Search the data below, and report every line in which "archives" occurs.

[[ The records, beginning ]]

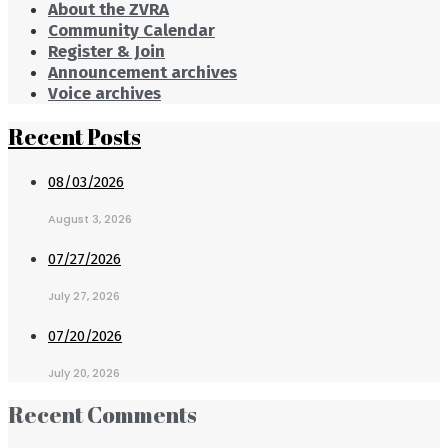
About the ZVRA
Community Calendar
Register & Join
Announcement archives
Voice archives
Recent Posts
08/03/2026
August 3, 2026
07/27/2026
July 27, 2026
07/20/2026
July 20, 2026
Recent Comments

[[ The records, end ]]

== Response below ==
Announcement archives
Voice archives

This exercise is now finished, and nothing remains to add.